■ What you have to do ■
Write out exactly the lines that run from the one containing "https://miegacoansenen.org" to the end of the entries below, with both end lines included.

■ Information given ■
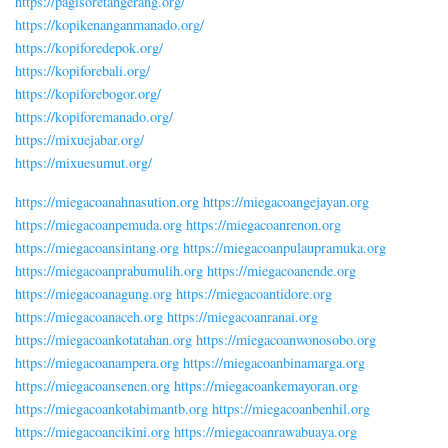
https://pagisoretangerang.org/
https://kopikenanganmanado.org/
https://kopiforedepok.org/
https://kopiforebali.org/
https://kopiforebogor.org/
https://kopiforemanado.org/
https://mixuejabar.org/
https://mixuesumut.org/
https://miegacoanahnasution.org
https://miegacoangejayan.org
https://miegacoanpemuda.org
https://miegacoanrenon.org
https://miegacoansintang.org
https://miegacoanpulaupramuka.org
https://miegacoanprabumulih.org
https://miegacoanende.org
https://miegacoanagung.org
https://miegacoantidore.org
https://miegacoanaceh.org
https://miegacoanranai.org
https://miegacoankotatahan.org
https://miegacoanwonosobo.org
https://miegacoanampera.org
https://miegacoanbinamarga.org
https://miegacoansenen.org
https://miegacoankemayoran.org
https://miegacoankotabimantb.org
https://miegacoanbenhil.org
https://miegacoancikini.org
https://miegacoanrawabuaya.org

■ Result ■
https://miegacoansenen.org
https://miegacoankemayoran.org
https://miegacoankotabimantb.org
https://miegacoanbenhil.org
https://miegacoancikini.org
https://miegacoanrawabuaya.org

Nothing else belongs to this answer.